藤村:基本的には読者のほうを向いているので、社内を向いているということはないですね。

ただ、やっぱりめっちゃ読まれるコンテンツができたら、社内の人も見てくれるんですよ。

僕たちが社内に「いいものを作ったから見てね」と言ってもなかなか届かないんですけど、「第三者が読んでるぜ」という実績とか、「ソーシャルでめっちゃ盛り上がってるやん」という状態が、社員がその記事を読むモチベーションになると思っているんですね。すなわち口コミです。

自分たちで何かを伝えたいというより、自分たちの先にいる第三者からの評判とか、認知形成が社員をそのコンテンツに向かわせるきっかけになるみたいな、そんな感じのことが多いですね。

あとは出したコンテンツを「読んでね」というコミュニケーションよりも、「こんな企画があるんですけど、どうですか?」と企画の段階で社内を巻き込むことが多いです。

例えば昨日も、営業の中途採用のイベントをやって、「そこでサイボウズの営業中途社員が転職した理由を話すので、記事にしてください」みたいな話が来たときに、僕がパクッと食いついて「いいですね、どうしたら企画になりますかね?」みたいな感じで巻き込んじゃう。

やっぱりコンテンツって、完成したものをそのまま受け取って、いきなり認識してくれるというのはけっこう難しくて、その合間でコンテンツにたどり着くまでのプロセスをしっかりと共有し合うことで、コンテンツに対する関係性がめっちゃ深まるみたいな。

今っぽく言うと、アップデート主義ですね。納品したコンテンツをみんなに見てもらうのではなくて、納品されるまでの過程をいろいろなところで出しながら、共感者を集めていく。

それで、コンテンツに対する深度が深ければ深いほど、その人は出た時に気になってくれるみたいな感じです。

すごく概念的な話をしちゃったんですけど、そういうところを考えてやっています。

質問者3:オウンドメディアを立ち上げるところまでは、どの企業もいけるなという流れはあると思うんですけど、問題はそれを継続するところにあると思っていて、そのような意味で「社内理解」という質問をさせていただきました。

藤村:クラシコムさんはあります?  インナーコミュニケーションの領域。

津田:どうですかね? やっぱり会社の成り立ちとか、メディアの立ち上がり方がぜんぜん違うと思うんですよね。(クラシコムは)「もともとやっていたWebでの商品紹介を雑誌っぽくするにはどうしたらいいかな?」みたいな感じでやっていて、社員が理解しているので、そこはあまり苦労していません。代表の青木と取締役の2人が、いかにこれが重要かということを常にコミュニケーションを取っている感じかなと。

参加者(クラシコム 広報/筒井):みなさん、コンテンツにけっこう社員を巻き込んだりしているじゃないですか。そういうことも、社員の理解促進になっているなという気がします。

大島:あ、クラシコムの広報の筒井さんです。

津田:たしかに社員に出てもらったりはしていますね。

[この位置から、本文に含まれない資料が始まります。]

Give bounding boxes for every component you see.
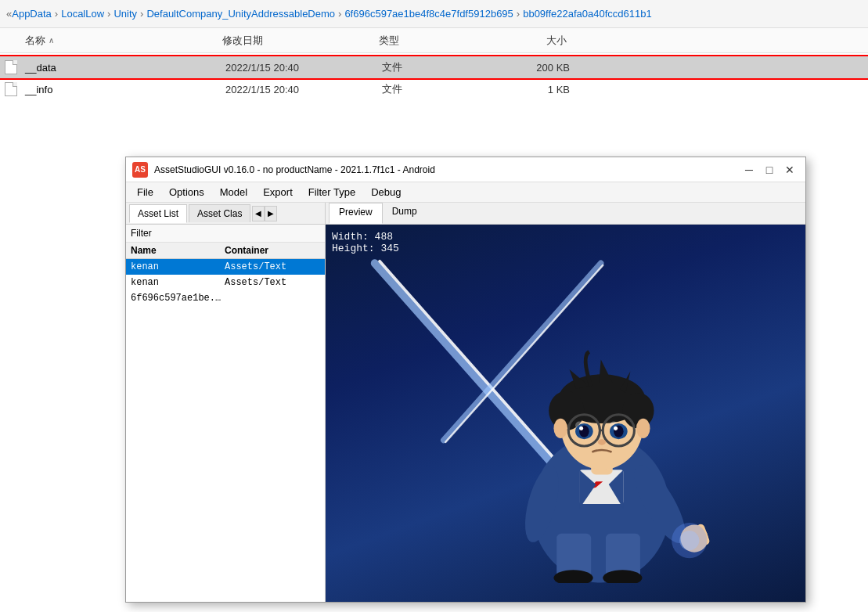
preview-width: Width: 488 — [332, 231, 399, 243]
window-title: AssetStudioGUI v0.16.0 - no productName … — [154, 164, 740, 175]
file-name-data: __data — [25, 62, 225, 74]
close-button[interactable]: ✕ — [780, 160, 799, 179]
asset-row-1[interactable]: kenan Assets/Text — [126, 275, 325, 290]
preview-info: Width: 488 Height: 345 — [332, 231, 399, 254]
minimize-button[interactable]: ─ — [740, 160, 758, 179]
app-icon: AS — [132, 162, 148, 178]
menu-export[interactable]: Export — [255, 184, 301, 200]
asset-name-1: kenan — [131, 277, 225, 288]
conan-svg — [326, 243, 805, 583]
asset-studio-window: AS AssetStudioGUI v0.16.0 - no productNa… — [125, 157, 806, 603]
maximize-button[interactable]: □ — [760, 160, 779, 179]
asset-row-2[interactable]: 6f696c597ae1be... — [126, 290, 325, 306]
file-name-info: __info — [25, 84, 225, 95]
asset-row-0[interactable]: kenan Assets/Text — [126, 259, 325, 275]
col-header-date[interactable]: 修改日期 — [222, 34, 379, 48]
svg-marker-23 — [599, 360, 613, 383]
sort-arrow: ∧ — [49, 36, 54, 45]
column-headers: 名称 ∧ 修改日期 类型 大小 — [0, 28, 868, 53]
tab-asset-list[interactable]: Asset List — [129, 204, 187, 223]
title-bar-controls: ─ □ ✕ — [740, 160, 799, 179]
svg-point-38 — [636, 419, 650, 438]
preview-area: Width: 488 Height: 345 — [326, 225, 805, 602]
preview-height: Height: 345 — [332, 243, 399, 254]
menu-model[interactable]: Model — [212, 184, 255, 200]
tab-dump[interactable]: Dump — [383, 203, 427, 224]
col-header-size[interactable]: 大小 — [504, 34, 598, 48]
preview-tab-bar: Preview Dump — [326, 203, 805, 225]
asset-name-2: 6f696c597ae1be... — [131, 293, 225, 304]
left-panel: Asset List Asset Clas ◀ ▶ Filter Name Co… — [126, 203, 326, 602]
menu-file[interactable]: File — [129, 184, 161, 200]
col-header-type[interactable]: 类型 — [379, 34, 504, 48]
tab-scroll-left[interactable]: ◀ — [252, 206, 265, 221]
file-row-data[interactable]: __data 2022/1/15 20:40 文件 200 KB — [0, 56, 868, 78]
file-date-info: 2022/1/15 20:40 — [225, 84, 382, 95]
tab-bar: Asset List Asset Clas ◀ ▶ — [126, 203, 325, 225]
title-bar: AS AssetStudioGUI v0.16.0 - no productNa… — [126, 157, 805, 182]
breadcrumb-company[interactable]: DefaultCompany_UnityAddressableDemo — [146, 8, 335, 20]
svg-point-40 — [679, 531, 699, 550]
svg-point-36 — [598, 439, 606, 445]
right-panel: Preview Dump Width: 488 Height: 345 — [326, 203, 805, 602]
file-type-data: 文件 — [382, 60, 507, 74]
breadcrumb-appdata[interactable]: AppData — [12, 8, 52, 20]
asset-name-0: kenan — [131, 261, 225, 272]
col-header-name[interactable]: 名称 ∧ — [3, 34, 222, 48]
file-icon-info — [3, 81, 19, 97]
menu-debug[interactable]: Debug — [363, 184, 409, 200]
tab-preview[interactable]: Preview — [329, 203, 383, 224]
asset-table-body: kenan Assets/Text kenan Assets/Text 6f69… — [126, 259, 325, 602]
menu-filtertype[interactable]: Filter Type — [301, 184, 363, 200]
tab-scroll-right[interactable]: ▶ — [265, 206, 277, 221]
th-name: Name — [131, 245, 225, 256]
breadcrumb-localLow[interactable]: LocalLow — [61, 8, 104, 20]
filter-label: Filter — [126, 225, 325, 243]
asset-container-0: Assets/Text — [225, 261, 320, 272]
main-area: Asset List Asset Clas ◀ ▶ Filter Name Co… — [126, 203, 805, 602]
file-size-data: 200 KB — [507, 62, 601, 74]
file-size-info: 1 KB — [507, 84, 601, 95]
breadcrumb-hash1[interactable]: 6f696c597ae1be4f8c4e7fdf5912b695 — [344, 8, 513, 20]
preview-image — [326, 225, 805, 602]
asset-table-header: Name Container — [126, 243, 325, 259]
svg-point-34 — [579, 427, 583, 430]
breadcrumb-hash2[interactable]: bb09ffe22afa0a40fccd611b1 — [523, 8, 652, 20]
menu-options[interactable]: Options — [161, 184, 212, 200]
breadcrumb-unity[interactable]: Unity — [113, 8, 137, 20]
th-container: Container — [225, 245, 320, 256]
asset-container-2 — [225, 293, 320, 304]
svg-point-37 — [553, 419, 567, 438]
file-type-info: 文件 — [382, 82, 507, 96]
svg-point-35 — [614, 427, 618, 430]
menu-bar: File Options Model Export Filter Type De… — [126, 182, 805, 203]
file-icon-data — [3, 59, 19, 75]
breadcrumb[interactable]: « AppData › LocalLow › Unity › DefaultCo… — [0, 0, 868, 28]
tab-asset-class[interactable]: Asset Clas — [189, 204, 250, 222]
file-date-data: 2022/1/15 20:40 — [225, 62, 382, 74]
file-list: __data 2022/1/15 20:40 文件 200 KB __info … — [0, 53, 868, 103]
asset-container-1: Assets/Text — [225, 277, 320, 288]
file-row-info[interactable]: __info 2022/1/15 20:40 文件 1 KB — [0, 78, 868, 100]
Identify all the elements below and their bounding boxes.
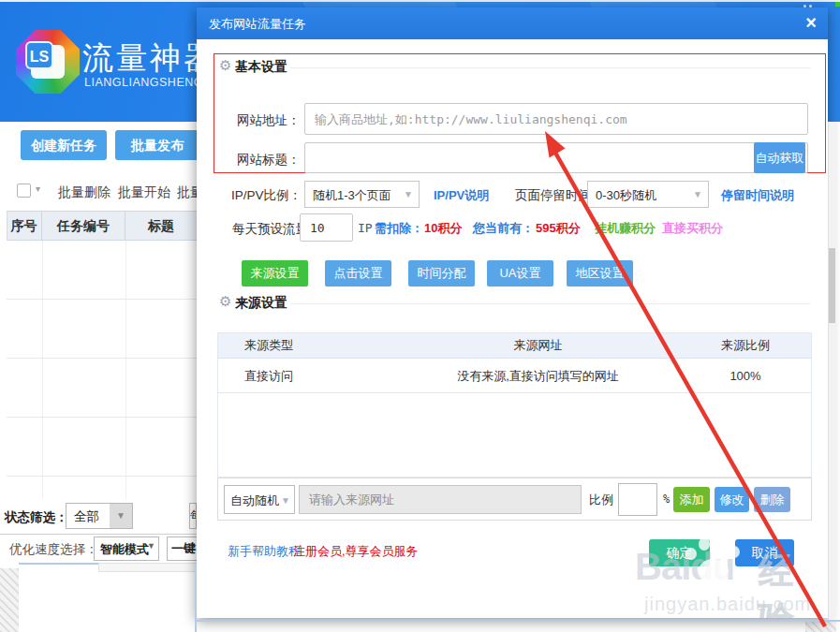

でもそれ以前に、そもそもスタッフが顔と名前を出すことが、お客さんとお店との関係性構築に重要な要素のひとつだとか、お店の「っぽさ」と「らしさ」を出していく一環だと捉えてもらっている気がします。

だからスタッフがコンテンツに出ることに関してはすごく理解があって、そういう意味では超やりやすいです。「すいません、30分取材させてください」「撮影協力してください」というと、基本的に全員来てくれるという感じです。

大島:「社内に効いている」というお話もありましたけど、「採用に効いている」というところもありますよね?

津田:そうですね。効いていると思います。

大島:ありがとうございます。じゃあもうお一方。

採用時に見ているポイント

質問者4:採用するときに「この人はノリが合うな」という部分をどれぐらい重視しているのか。スキルとノリの部分はどれぐらいの比率で、どちらを大事にしているのか、ということがあればお伺いしたいと思います。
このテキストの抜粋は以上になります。